___ Records provided

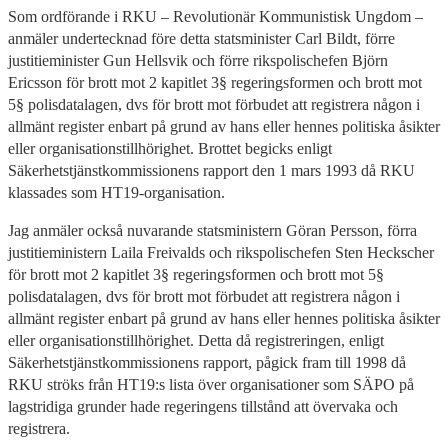
Som ordförande i RKU – Revolutionär Kommunistisk Ungdom –
anmäler undertecknad före detta statsminister Carl Bildt, förre
justitieminister Gun Hellsvik och förre rikspolischefen Björn
Ericsson för brott mot 2 kapitlet 3§ regeringsformen och brott mot
5§ polisdatalagen, dvs för brott mot förbudet att registrera någon i
allmänt register enbart på grund av hans eller hennes politiska åsikter
eller organisationstillhörighet. Brottet begicks enligt
Säkerhetstjänstkommissionens rapport den 1 mars 1993 då RKU
klassades som HT19-organisation.
Jag anmäler också nuvarande statsministern Göran Persson, förra
justitieministern Laila Freivalds och rikspolischefen Sten Heckscher
för brott mot 2 kapitlet 3§ regeringsformen och brott mot 5§
polisdatalagen, dvs för brott mot förbudet att registrera någon i
allmänt register enbart på grund av hans eller hennes politiska åsikter
eller organisationstillhörighet. Detta då registreringen, enligt
Säkerhetstjänstkommissionens rapport, pågick fram till 1998 då
RKU ströks från HT19:s lista över organisationer som SÄPO på
lagstridiga grunder hade regeringens tillstånd att övervaka och
registrera.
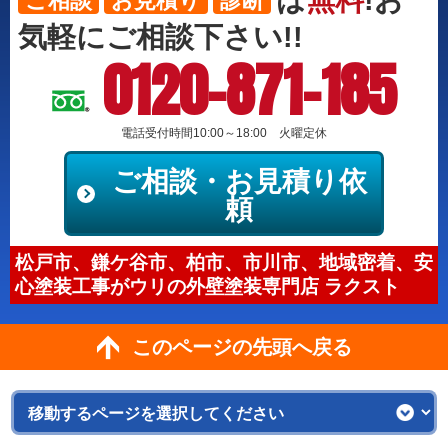
は
無料
!お
ご相談
お見積り
診断
気軽にご相談下さい!!
0120-871-185
電話受付時間10:00～18:00 火曜定休
ご相談・お見積り依
頼
松戸市、鎌ケ谷市、柏市、市川市、地域密着、安
心塗装工事がウリの外壁塗装専門店 ラクスト
このページの先頭へ戻る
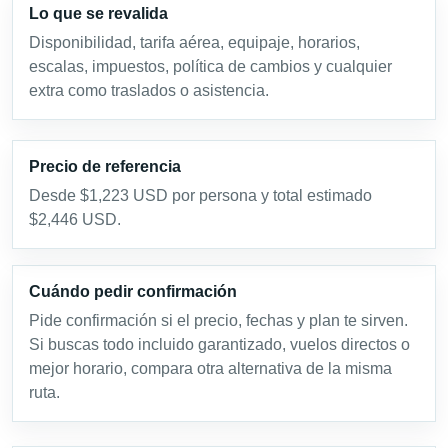
Lo que se revalida
Disponibilidad, tarifa aérea, equipaje, horarios,
escalas, impuestos, política de cambios y cualquier
extra como traslados o asistencia.
Precio de referencia
Desde $1,223 USD por persona y total estimado
$2,446 USD.
Cuándo pedir confirmación
Pide confirmación si el precio, fechas y plan te sirven.
Si buscas todo incluido garantizado, vuelos directos o
mejor horario, compara otra alternativa de la misma
ruta.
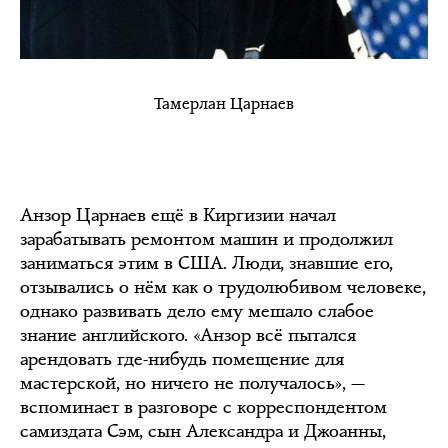
Тамерлан Царнаев
Анзор Царнаев ещё в Киргизии начал
зарабатывать ремонтом машин и продолжил
заниматься этим в США. Люди, знавшие его,
отзывались о нём как о трудолюбивом человеке,
однако развивать дело ему мешало слабое
знание английского. «Анзор всё пытался
арендовать где-нибудь помещение для
мастерской, но ничего не получалось», —
вспоминает в разговоре с корреспондентом
самиздата Сэм, сын Александра и Джоанны,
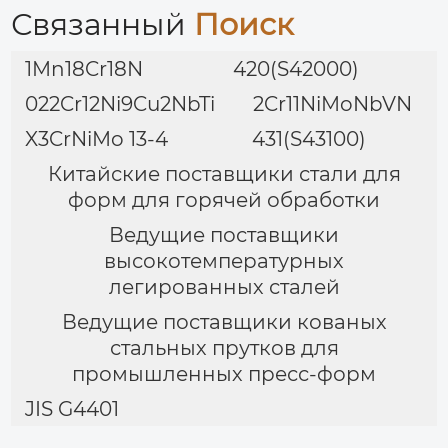
Связанный
Поиск
1Mn18Cr18N
420(S42000)
022Cr12Ni9Cu2NbTi
2Cr11NiMoNbVN
X3CrNiMo 13-4
431(S43100)
Китайские поставщики стали для
форм для горячей обработки
Ведущие поставщики
высокотемпературных
легированных сталей
Ведущие поставщики кованых
стальных прутков для
промышленных пресс-форм
JIS G4401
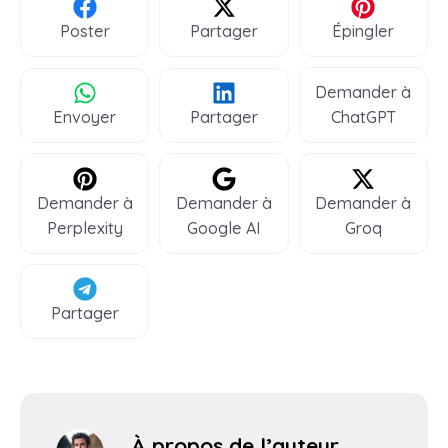
Poster
Partager
Épingler
Demander à
Envoyer
Partager
ChatGPT
Demander à
Demander à
Demander à
Perplexity
Google AI
Groq
Partager
À propos de l’auteur,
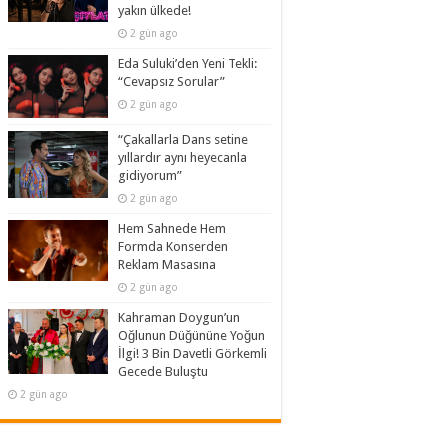
yakın ülkede!
2 gün ago
Eda Suluki’den Yeni Tekli:
“Cevapsız Sorular”
2 gün ago
“Çakallarla Dans setine
yıllardır aynı heyecanla
gidiyorum”
2 gün ago
Hem Sahnede Hem
Formda Konserden
Reklam Masasına
2 gün ago
Kahraman Doygun’un
Oğlunun Düğününe Yoğun
İlgi! 3 Bin Davetli Görkemli
Gecede Buluştu
2 gün ago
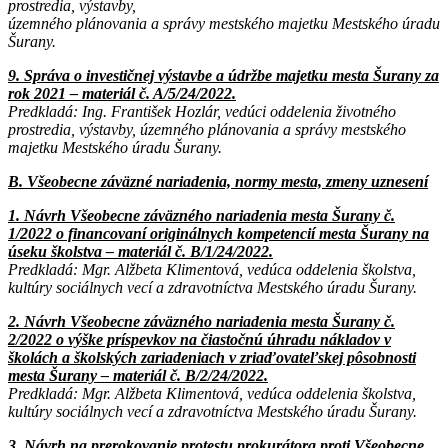
prostredia, výstavby,
územného plánovania a správy mestského majetku Mestského úradu
Šurany.
9. Správa o investičnej výstavbe a údržbe majetku mesta Šurany za
rok 2021 – materiál č. A/5/24/2022.
Predkladá: Ing. František Hozlár, vedúci oddelenia životného
prostredia, výstavby, územného plánovania a správy mestského
majetku Mestského úradu Šurany.
B. Všeobecne záväzné nariadenia, normy mesta, zmeny uznesení
1. Návrh Všeobecne záväzného nariadenia mesta Šurany č.
1/2022 o financovaní originálnych kompetencií mesta Šurany na
úseku školstva – materiál č. B/1/24/2022.
Predkladá: Mgr. Alžbeta Klimentová, vedúca oddelenia školstva,
kultúry sociálnych vecí a zdravotníctva Mestského úradu Šurany.
2. Návrh Všeobecne záväzného nariadenia mesta Šurany č.
2/2022 o výške príspevkov na čiastočnú úhradu nákladov v
školách a školských zariadeniach v zriaďovateľskej pôsobnosti
mesta Šurany – materiál č. B/2/24/2022.
Predkladá: Mgr. Alžbeta Klimentová, vedúca oddelenia školstva,
kultúry sociálnych vecí a zdravotníctva Mestského úradu Šurany.
3. Návrh na prerokovanie protestu prokurátora proti Všeobecne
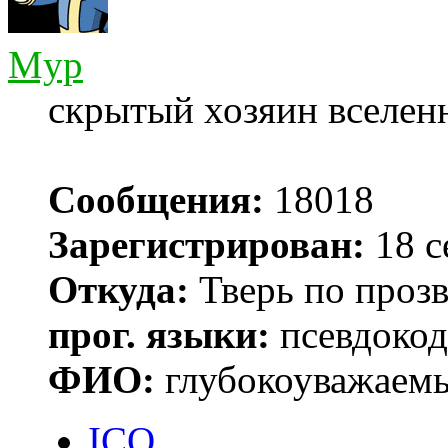
Myp
скрытый хозяин вселенн
Сообщения:
18018
Зарегистрирован:
18 с
Откуда:
Тверь по проз
прог. языки:
псевдокод 
ФИО:
глубокоуважаем
ICQ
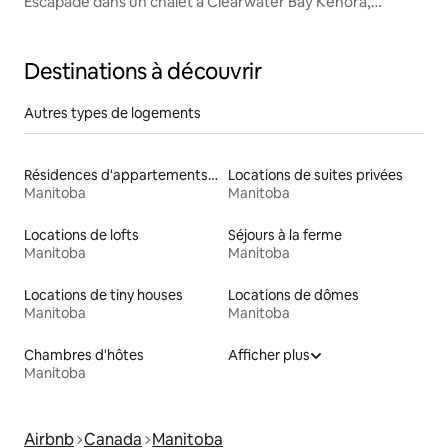
Escapade dans un chalet à Clearwater Bay Kenora,
Ontario
Destinations à découvrir
Autres types de logements
Résidences d'appartements en location
Locations de suites privées
Manitoba
Manitoba
Locations de lofts
Séjours à la ferme
Manitoba
Manitoba
Locations de tiny houses
Locations de dômes
Manitoba
Manitoba
Chambres d'hôtes
Afficher plus
Manitoba
Airbnb
Canada
Manitoba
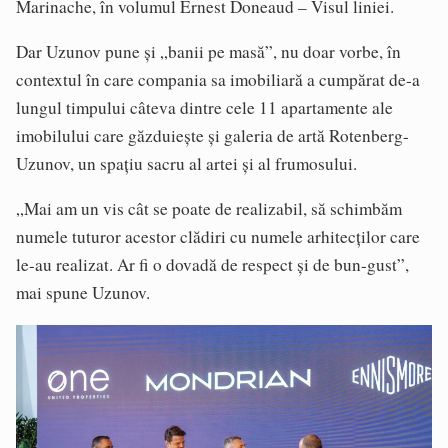
Marinache, în volumul Ernest Doneaud – Visul liniei.
Dar Uzunov pune și „banii pe masă”, nu doar vorbe, în
contextul în care compania sa imobiliară a cumpărat de-a
lungul timpului câteva dintre cele 11 apartamente ale
imobilului care găzduiește și galeria de artă Rotenberg-
Uzunov, un spațiu sacru al artei și al frumosului.
„Mai am un vis cât se poate de realizabil, să schimbăm
numele tuturor acestor clădiri cu numele arhitecților care
le-au realizat. Ar fi o dovadă de respect și de bun-gust”,
mai spune Uzunov.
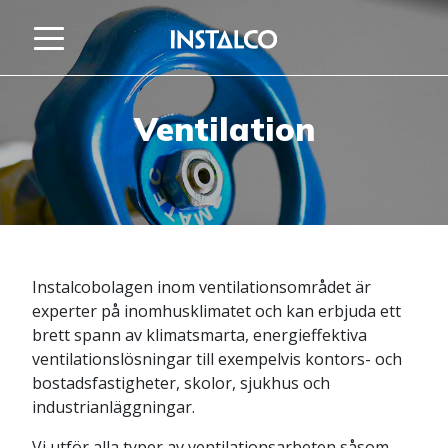
Hoppa till innehåll
Ventilation
Instalcobolagen inom ventilationsområdet är
experter på inomhusklimatet och kan erbjuda ett
brett spann av klimatsmarta, energieffektiva
ventilationslösningar till exempelvis kontors- och
bostadsfastigheter, skolor, sjukhus och
industrianläggningar.
Vi utför alla typer av ventilationsarbeten såsom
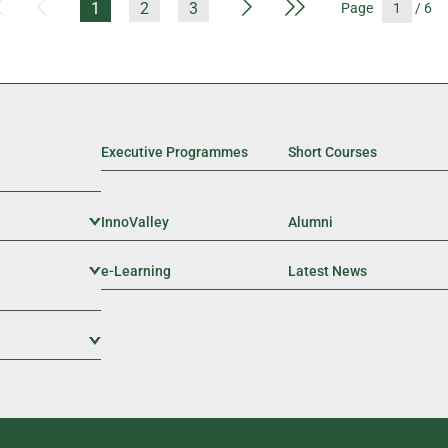
First Page
Previous Page
Next Page
Last Page
1
2
3
Page
/ 6
Executive Programmes
Short Courses
InnoValley
Expand Sub Level
Alumni
e-Learning
Expand Sub Level
Latest News
Expand Sub Level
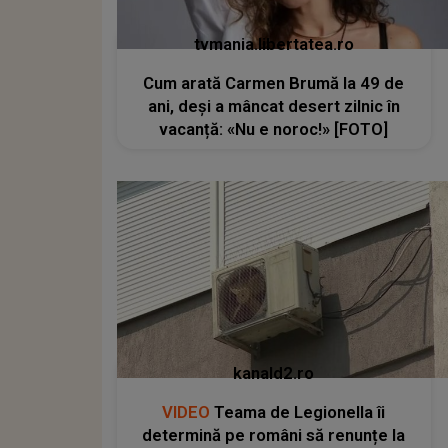
tvmania.libertatea.ro
Cum arată Carmen Brumă la 49 de
ani, deși a mâncat desert zilnic în
vacanță: «Nu e noroc!» [FOTO]
kanald2.ro
VIDEO
Teama de Legionella îi
determină pe români să renunțe la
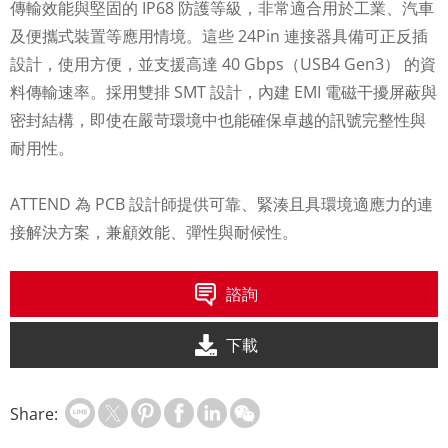
傳輸效能與堅固的 IP68 防護等級，非常適合用於工業、汽車
及便攜式裝置等應用情境。這些 24Pin 連接器具備可正反插
設計，使用方便，並支援高達 40 Gbps（USB4 Gen3） 的資
料傳輸速率。採用雙排 SMT 設計，內建 EMI 電磁干擾屏蔽與
密封結構，即使在嚴苛環境中也能確保卓越的訊號完整性與
耐用性。
ATTEND 為 PCB 設計師提供可靠、緊湊且具環境適應力的連
接解決方案，兼顧效能、彈性與耐候性。
諮詢
下載
Share:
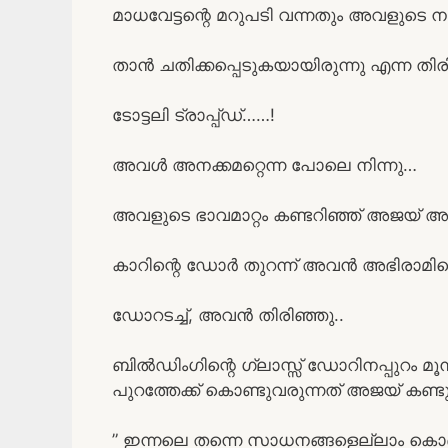
മാധവേട്ടന്റെ മറുപടി വന്നതും അവളുടെ ന
താൻ ചതിക്കപ്പെടുകയായിരുന്നു എന്ന തി
ടോട്ടലി ട്രാപ്പ്ഡ്……!
അവൾ അനക്കമറ്റെന്ന പോലെ നിന്നു…
അവളുടെ ഭാവമാറ്റം കണ്ടറിഞ്ഞ് അജയ് അവ
കാറിന്റെ ഡോർ തുറന്ന് അവൻ അഭിരാമിയെ 
ഡോറടച്ച്, അവൻ തിരിഞ്ഞു..
ബിൽഡിംഗിന്റെ ഗ്ലാസ്സ് ഡോറിനപ്പുറം മൂ
പുറത്തേക്ക് കൊണ്ടുവരുന്നത് അജയ് കണ്
” ഇന്നലെ തന്നെ സാധനങ്ങളെല്ലാം കൊണ്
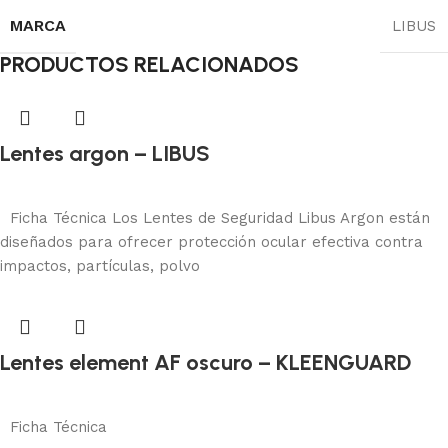
MARCA
LIBUS
PRODUCTOS RELACIONADOS
Lentes argon – LIBUS
Protección visual
Añadir al carrito
Ficha Técnica Los Lentes de Seguridad Libus Argon están
diseñados para ofrecer protección ocular efectiva contra
impactos, partículas, polvo
Lentes element AF oscuro – KLEENGUARD
Protección visual
Añadir al carrito
Ficha Técnica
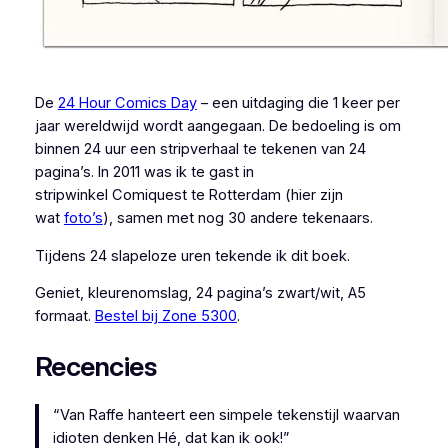
De
24 Hour Comics Day
– een uitdaging die 1 keer per
jaar wereldwijd wordt aangegaan. De bedoeling is om
binnen 24 uur een stripverhaal te tekenen van 24
pagina’s. In 2011 was ik te gast in
stripwinkel Comiquest te Rotterdam (hier zijn
wat
foto’s
), samen met nog 30 andere tekenaars.
Tijdens 24 slapeloze uren tekende ik dit boek.
Geniet, kleurenomslag, 24 pagina’s zwart/wit, A5
formaat.
Bestel bij Zone 5300
.
Recencies
“Van Raffe hanteert een simpele tekenstijl waarvan
idioten denken
Hé, dat kan ik ook!
”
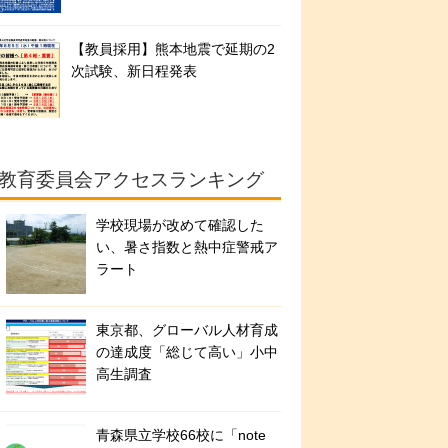
【教員採用】熊本地震で延期の2
次試験、新日程発表
教育委員会アクセスランキング
学校現場が改めて確認した
い、暑さ指数と熱中症警戒ア
ラート
東京都、グローバル人材育成
の達成度「総じて高い」小中
高生調査
青森県立学校66校に「note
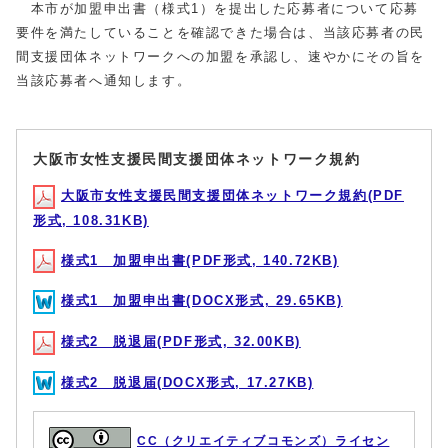
本市が加盟申出書（様式1）を提出した応募者について応募
要件を満たしていることを確認できた場合は、当該応募者の民
間支援団体ネットワークへの加盟を承認し、速やかにその旨を
当該応募者へ通知します。
大阪市女性支援民間支援団体ネットワーク規約
大阪市女性支援民間支援団体ネットワーク規約(PDF
形式, 108.31KB)
様式1 加盟申出書(PDF形式, 140.72KB)
様式1 加盟申出書(DOCX形式, 29.65KB)
様式2 脱退届(PDF形式, 32.00KB)
様式2 脱退届(DOCX形式, 17.27KB)
CC（クリエイティブコモンズ）ライセン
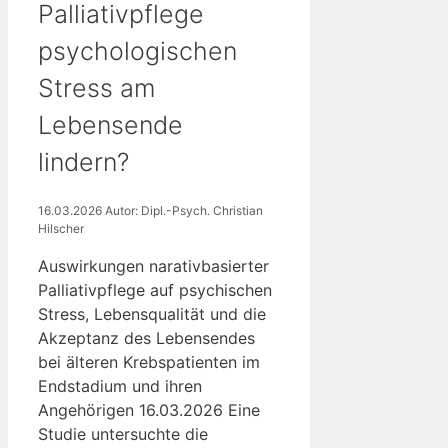
Palliativpflege
psychologischen
Stress am
Lebensende
lindern?
16.03.2026
Autor: Dipl.-Psych. Christian
Hilscher
Auswirkungen narativbasierter
Palliativpflege auf psychischen
Stress, Lebensqualität und die
Akzeptanz des Lebensendes
bei älteren Krebspatienten im
Endstadium und ihren
Angehörigen 16.03.2026 Eine
Studie untersuchte die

______

*Aim of the task*
The lines from the start of the data through the line that contains "Desde $1,223 USD por persona y total estimado" are to be returned exactly, please, with both ends included and every picture left out.

*Response*
Som ordförande i RKU – Revolutionär Kommunistisk Ungdom –
anmäler undertecknad före detta statsminister Carl Bildt, förre
justitieminister Gun Hellsvik och förre rikspolischefen Björn
Ericsson för brott mot 2 kapitlet 3§ regeringsformen och brott mot
5§ polisdatalagen, dvs för brott mot förbudet att registrera någon i
allmänt register enbart på grund av hans eller hennes politiska åsikter
eller organisationstillhörighet. Brottet begicks enligt
Säkerhetstjänstkommissionens rapport den 1 mars 1993 då RKU
klassades som HT19-organisation.
Jag anmäler också nuvarande statsministern Göran Persson, förra
justitieministern Laila Freivalds och rikspolischefen Sten Heckscher
för brott mot 2 kapitlet 3§ regeringsformen och brott mot 5§
polisdatalagen, dvs för brott mot förbudet att registrera någon i
allmänt register enbart på grund av hans eller hennes politiska åsikter
eller organisationstillhörighet. Detta då registreringen, enligt
Säkerhetstjänstkommissionens rapport, pågick fram till 1998 då
RKU ströks från HT19:s lista över organisationer som SÄPO på
lagstridiga grunder hade regeringens tillstånd att övervaka och
registrera.
は
無料
!お
ご相談
お見積り
診断
気軽にご相談下さい!!
0120-871-185
電話受付時間10:00～18:00 火曜定休
ご相談・お見積り依
頼
松戸市、鎌ケ谷市、柏市、市川市、地域密着、安
心塗装工事がウリの外壁塗装専門店 ラクスト
このページの先頭へ戻る
Lo que se revalida
Disponibilidad, tarifa aérea, equipaje, horarios,
escalas, impuestos, política de cambios y cualquier
extra como traslados o asistencia.
Precio de referencia
Desde $1,223 USD por persona y total estimado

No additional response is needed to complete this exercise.